The Lakers' troubles won't matter in June

Sporting News, The, Feb 11, 2002 by Sean Deveney

We've come a long way since the post-championship glow of last June, but in some ways, we have not made a whole lot of progress.

Back then, after the Lakers dusted off Philadelphia to claim a second consecutive championship, L.A. team members spoke of approaching the next season differently, with the kind of focus that would keep the Lakers out of the sludge of internal problems that marred the bulk of the 2000-01 season. This was a grand pledge, considering just how thick that sludge got around this time last year. But a 16-1 start this season provided pretty convincing evidence that the Lakers were taking an interest in winning this season, and that they even could top the NBA-record 72 wins of the 1995-96 Bulls.

Here we are, though, far removed from that 16-1 start. More than halfway through the season, the Lakers are only a little better off than they were a year ago. That 16-1 jump was followed by a 16-11 stretch, during which the Lakers lost to the likes of the Bulls, Grizzlies, Warriors and Heat, all last-place teams. The possibility of 72 wins fizzled quickly, and now, as coach Phil Jackson points out, the Lakers have been playing like a .500 team.

A sign of trouble for the infant dynasty? Sure, but hardly big trouble, and for several reasons. The problems that are weighing down this edition of the Lakers are not as troubling as last year's set of superstar shenanigans, where Shaquille O'Neal and Kobe Bryant seemed unable to coexist. There have been no O'Neal-Bryant loggerheads this season--in fact, both have played at an MVP level.

The problems this season are more difficult to identify but much less imposing. Sometimes, the Lakers don't rebound. Sometimes, they don't defend as well as they are capable. Sometimes, they make bad late-game decisions. Just about all the time, the supporting cast around Bryant and O'Neal has trouble shooting.

The last aspect of the Lakers' struggles is the most glaring, especially because it figures prominently in how opponents approach them. The game plan for facing the Lakers has not changed much in the last three years. You have to keep the tempo high offensively, preventing O'Neal from settling into the middle of the paint on defense. You must run pick-and-rolls as much as possible--again, to draw O'Neal out of the paint and to allow for penetration.

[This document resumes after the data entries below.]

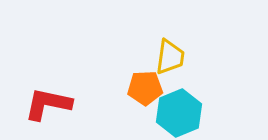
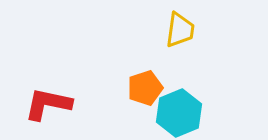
yellow trapezoid: moved 10 px right, 27 px up
orange pentagon: rotated 16 degrees counterclockwise
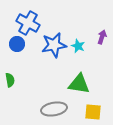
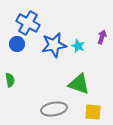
green triangle: rotated 10 degrees clockwise
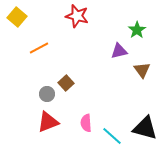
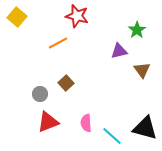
orange line: moved 19 px right, 5 px up
gray circle: moved 7 px left
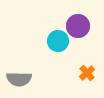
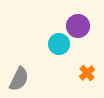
cyan circle: moved 1 px right, 3 px down
gray semicircle: rotated 65 degrees counterclockwise
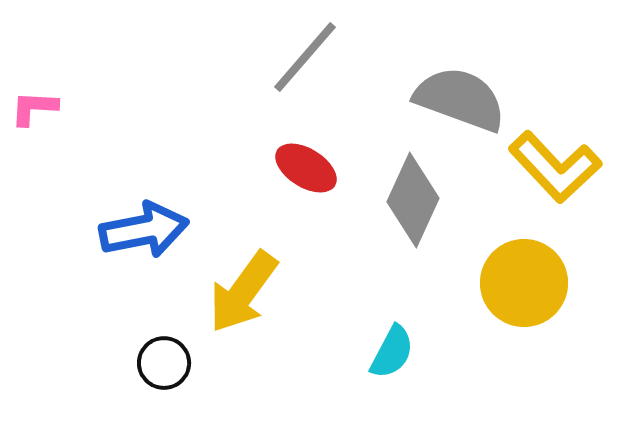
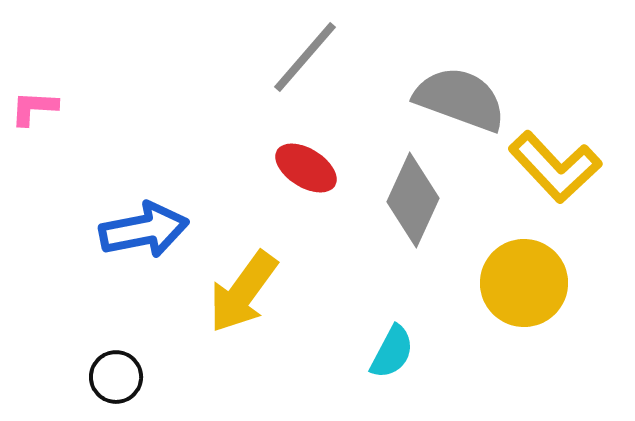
black circle: moved 48 px left, 14 px down
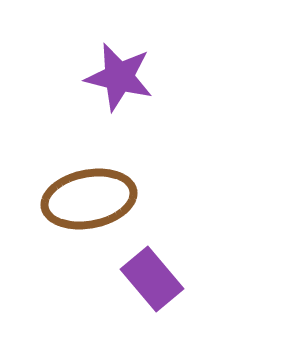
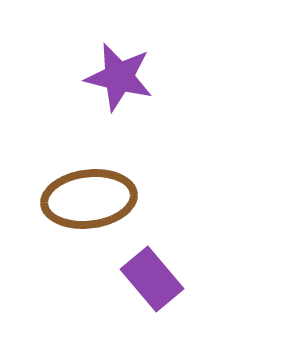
brown ellipse: rotated 4 degrees clockwise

You have to pick up your defense at three-quarters court, to stretch the floor and disrupt the triangle offense as much as possible. Most important, you can't let one of the Lakers' role players beat you. But this is where the Lakers have been worst off. The role players have not been of much use thus far. New acquisitions Lindsey Hunter and Mitch Richmond were shooting 38.1 and 39.9 percent, respectively, entering last weekend. Rick Fox was at 40.6 percent. Derek Fisher was at 41.1, and Robert Horry was at 36.9.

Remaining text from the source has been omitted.